What Does My Child See on My Face in Times of Discipline?

by | Apr 16, 2020 | Discipline, Parenting

Our faces. They say a lot to our kids. Before the first words roll off our tongue, we’ve already begun communicating. 

Studies show that between 60–90 per cent of all communication is nonverbal, with 55 per cent related to the face alone.* 

Take a common scenario like your child leaving a trail of food, wrappers, or toys. What might go through your mind at a time like that? “I’ve talked to him about this for weeks, numerous times a day, and nothing has changed! This place is constantly a mess!”

With all that going on inside, it’s sure to show up on your face. Your facial expressions may be sending messages like:

“Child, you are a disappointment.”
“Child, you are hopeless.”
“Child, you are a walking mess!”

The faces we get in return from our kids confirm those discouraging messages have been received. What do their faces often show us? Perhaps some fear. Maybe anger. Or the one that gets many parents’ blood boiling: defiance!

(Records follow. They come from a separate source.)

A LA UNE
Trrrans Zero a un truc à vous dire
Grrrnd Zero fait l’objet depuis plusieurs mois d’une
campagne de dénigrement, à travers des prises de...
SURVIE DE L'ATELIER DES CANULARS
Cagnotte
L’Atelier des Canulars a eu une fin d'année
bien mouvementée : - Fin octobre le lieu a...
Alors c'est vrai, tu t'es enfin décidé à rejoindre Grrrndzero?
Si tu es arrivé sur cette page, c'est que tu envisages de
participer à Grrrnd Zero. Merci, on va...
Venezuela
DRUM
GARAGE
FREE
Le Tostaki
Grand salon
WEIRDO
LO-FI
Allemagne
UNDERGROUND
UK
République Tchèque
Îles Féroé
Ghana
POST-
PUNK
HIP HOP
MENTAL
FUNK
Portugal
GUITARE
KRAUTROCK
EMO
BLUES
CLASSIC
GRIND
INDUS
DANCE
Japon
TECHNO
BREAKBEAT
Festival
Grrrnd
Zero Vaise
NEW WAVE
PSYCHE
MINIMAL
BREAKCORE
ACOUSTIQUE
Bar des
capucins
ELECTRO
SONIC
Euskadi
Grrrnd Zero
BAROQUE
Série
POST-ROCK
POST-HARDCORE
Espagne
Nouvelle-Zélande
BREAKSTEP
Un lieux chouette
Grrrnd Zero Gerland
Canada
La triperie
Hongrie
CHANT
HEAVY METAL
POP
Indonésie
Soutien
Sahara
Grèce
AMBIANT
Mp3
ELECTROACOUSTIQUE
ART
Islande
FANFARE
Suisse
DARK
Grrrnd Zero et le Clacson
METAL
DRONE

If we send these underlying messages regularly, they begin to build identity in our kids and tend to keep us stuck in hurtful patterns.

What steps can we take to change our patterns of facial expression and communication? How can we send messages of God’s grace and truth to our kids and communicate our love for them, even in the midst of the struggle?

Here are some practical ideas to help your face reflect God’s grace for your kids:  

Transform the Source of Your Expressions

We aren’t suggesting you grit your teeth and fake a smile when you’re really angry at your child. But if you want to engage more peacefully with your child, start by considering God’s gracious face for YOU when parenting is stressful. Then, identify grace-filled truths about your child. What we believe and think will determine how we feel and act. 

Sometimes when I’m struggling, I’ll pray a simple prayer like, “God, how do you see my child? What is true about her?” When I ask these questions to God, I get a different perspective than the one I’m holding. Then I repeat things to myself that I know are true about my kids. Things like:

“This is a season of growth and learning for my child.”
“I can help build wisdom in my child when I’m calm.”
“This moment doesn’t define me or my child.” 

Practice When the Heat Isn’t On

If we are going to change some well-worn patterns, we’ll need to practice. So try the following unconventional experiment… in a little privacy.  

  1. Identify a typical, frustrating misbehaviour. 

  2. Stand in front of a mirror with your eyes closed, and out loud address the misbehaviour as you usually would. Open your eyes as soon as you near the end of your sentence and note your facial expression. What does it communicate? 

  3. Now watch your face as you address the misbehaviour in a respectful way, and make the face you want your child to see when he or she is struggling. What do you see?

As I became more aware of these dynamics in my own parenting, I learned to relax my face before saying anything. I’ve been pleasantly surprised at the difference it makes as my kids tend to mirror my expression. 

Recently, one of my daughters was avoiding doing something she had committed to doing. Although I was frustrated, I paused to calm my heart to make sure my face was relaxed and non-judging. Her face matched mine — pleasant and calm, and we had a brief, productive conversation. (My furrowed brow and steely-eyed gaze does NOT tend to elicit a positive response!)

So consider how you would like your face to look when interacting with a misbehaving child in order to reflect God’s grace and truth. 

God calls us to seek His face when we are in our “day of trouble:”

You have said, “Seek my face.”
My heart says to you, “Your face, Lord, do I seek.”
— Psalm 27:8

May your face represent the safety, love, and wisdom of God as you guide your children!